Wednesday, March 22, 2023

The Mug: A Love Story


 
                                                          B at Lincoln Center
                              Not the mug of this story, but still a good recent photo


The husband and I were recently reminiscing about the first day we, (nervously), dropped off our kids at morning preschool and daycare during the pandemic.  It was September 2020 and followed six months at home for all of us; all day, every day, finishing my parental leave and then both of us working from home. At this point, one could hardly say the world was safe but it was safer.  We knew the virus was airborne and we knew that masking would contain its spread.  Our four-year-old's preschool, which also housed the daycare we had planned for our baby, fortunately did not pretend that remote schooling was going to be of benefit for this age group.  So, with class sizes reduced, kids and teachers masked, filters installed, and windows ajar in every classroom, they reopened in July.  We didn't feel ready to send them in until September. 
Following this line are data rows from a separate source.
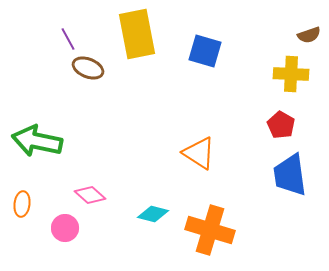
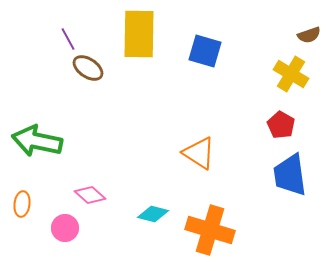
yellow rectangle: moved 2 px right; rotated 12 degrees clockwise
brown ellipse: rotated 12 degrees clockwise
yellow cross: rotated 28 degrees clockwise
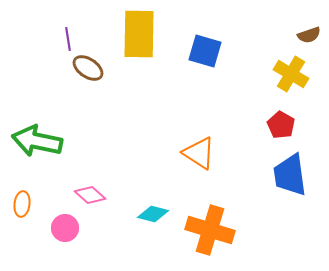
purple line: rotated 20 degrees clockwise
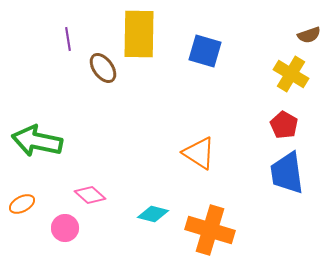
brown ellipse: moved 15 px right; rotated 20 degrees clockwise
red pentagon: moved 3 px right
blue trapezoid: moved 3 px left, 2 px up
orange ellipse: rotated 55 degrees clockwise
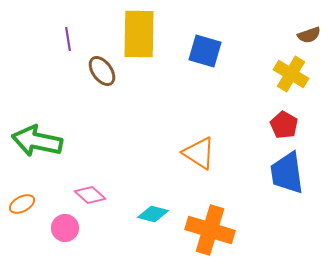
brown ellipse: moved 1 px left, 3 px down
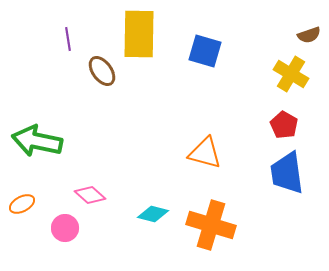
orange triangle: moved 6 px right; rotated 18 degrees counterclockwise
orange cross: moved 1 px right, 5 px up
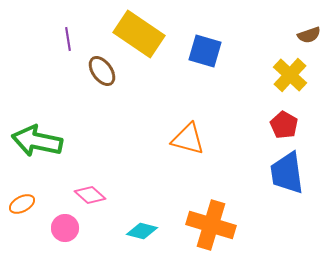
yellow rectangle: rotated 57 degrees counterclockwise
yellow cross: moved 1 px left, 1 px down; rotated 12 degrees clockwise
orange triangle: moved 17 px left, 14 px up
cyan diamond: moved 11 px left, 17 px down
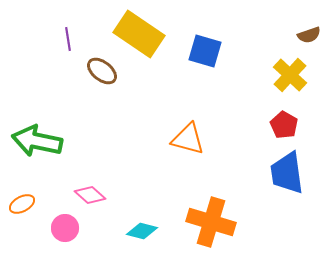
brown ellipse: rotated 16 degrees counterclockwise
orange cross: moved 3 px up
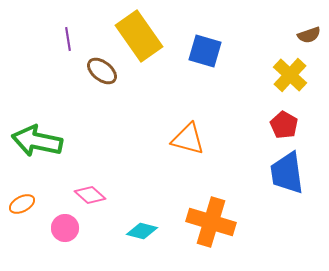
yellow rectangle: moved 2 px down; rotated 21 degrees clockwise
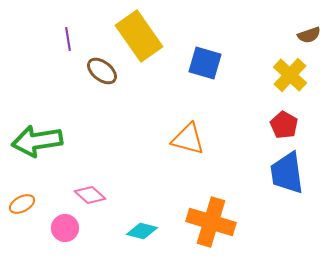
blue square: moved 12 px down
green arrow: rotated 21 degrees counterclockwise
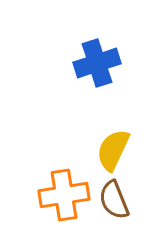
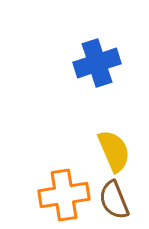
yellow semicircle: moved 1 px right, 1 px down; rotated 132 degrees clockwise
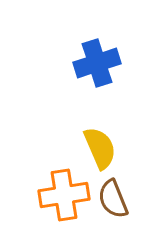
yellow semicircle: moved 14 px left, 3 px up
brown semicircle: moved 1 px left, 1 px up
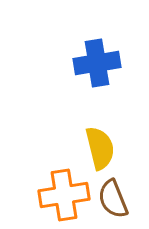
blue cross: rotated 9 degrees clockwise
yellow semicircle: rotated 9 degrees clockwise
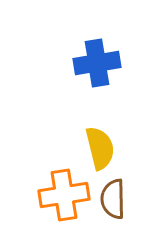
brown semicircle: rotated 21 degrees clockwise
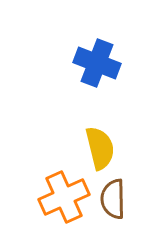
blue cross: rotated 30 degrees clockwise
orange cross: moved 2 px down; rotated 15 degrees counterclockwise
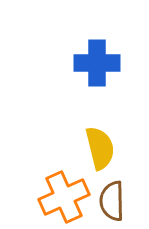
blue cross: rotated 21 degrees counterclockwise
brown semicircle: moved 1 px left, 2 px down
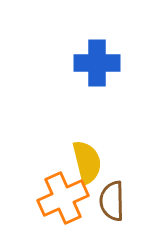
yellow semicircle: moved 13 px left, 14 px down
orange cross: moved 1 px left, 1 px down
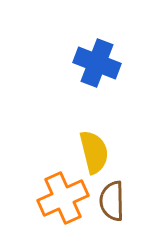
blue cross: rotated 21 degrees clockwise
yellow semicircle: moved 7 px right, 10 px up
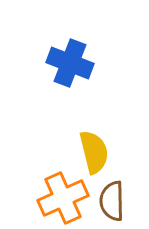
blue cross: moved 27 px left
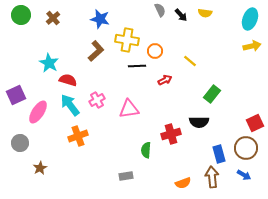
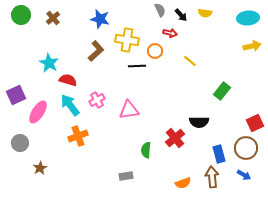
cyan ellipse: moved 2 px left, 1 px up; rotated 65 degrees clockwise
red arrow: moved 5 px right, 47 px up; rotated 40 degrees clockwise
green rectangle: moved 10 px right, 3 px up
pink triangle: moved 1 px down
red cross: moved 4 px right, 4 px down; rotated 24 degrees counterclockwise
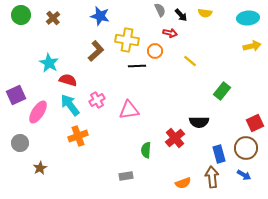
blue star: moved 3 px up
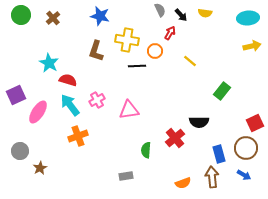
red arrow: rotated 72 degrees counterclockwise
brown L-shape: rotated 150 degrees clockwise
gray circle: moved 8 px down
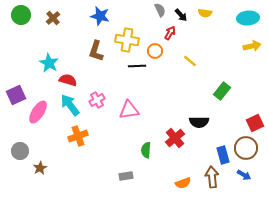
blue rectangle: moved 4 px right, 1 px down
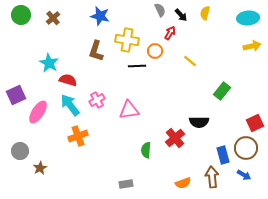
yellow semicircle: rotated 96 degrees clockwise
gray rectangle: moved 8 px down
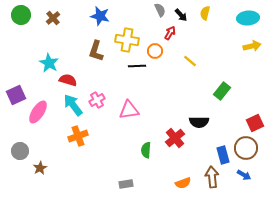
cyan arrow: moved 3 px right
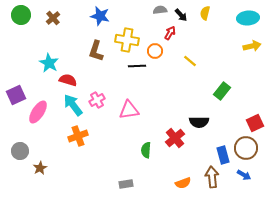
gray semicircle: rotated 72 degrees counterclockwise
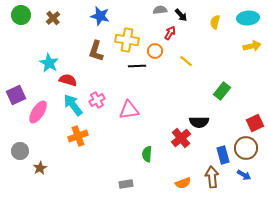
yellow semicircle: moved 10 px right, 9 px down
yellow line: moved 4 px left
red cross: moved 6 px right
green semicircle: moved 1 px right, 4 px down
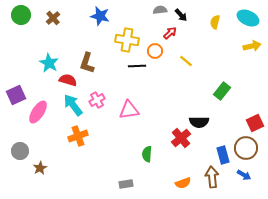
cyan ellipse: rotated 30 degrees clockwise
red arrow: rotated 16 degrees clockwise
brown L-shape: moved 9 px left, 12 px down
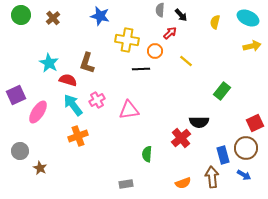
gray semicircle: rotated 80 degrees counterclockwise
black line: moved 4 px right, 3 px down
brown star: rotated 16 degrees counterclockwise
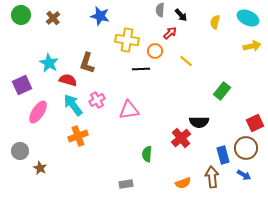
purple square: moved 6 px right, 10 px up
          That day in September, we separated from our children for basically the first time in 6 months; in the entire 9 months of the baby's life.  Only once over the summer, grandparents babysat after a quarantine period while we went to see Jaws at a drive-in. After the drop-off, complete with two signed symptom checklists and temperature checks at the doors, the husband and I stopped at a local coffee shop and headed over to the duck pond near our home.  With caffeine in hand, we sat at a picnic bench and just stared... not at each other, just into the distance.  We didn't say a word.  We just stared at that pond in silence for the full twenty minute window we had before each of us had to log in for work back at home.


          For background, when this all started, we had a three-month-old.  I was feeding said newborn, catching z's, and generally not reading the news, so to say the pandemic was a shock was an understatement.  And I know it was a shock to most.  We picked up our not-yet 4-year-old daughter from school on a Wednesday, and like so many others, thought we were bringing her back in two weeks.  


          Just like people all over the place that spring of 2020, we sat up at night refreshing the computer screen trying to get groceries delivered after our local store was wiped clean of milk and toilet paper.  There was that first time we got an order of groceries delivered after several days of scraping the cabinets and freezer, when our daughter started hugging the grocery bags in excitement and we died inside because we had wanted to wipe everything down first.  This thankfully turned out to be a fear of just the early pandemic days.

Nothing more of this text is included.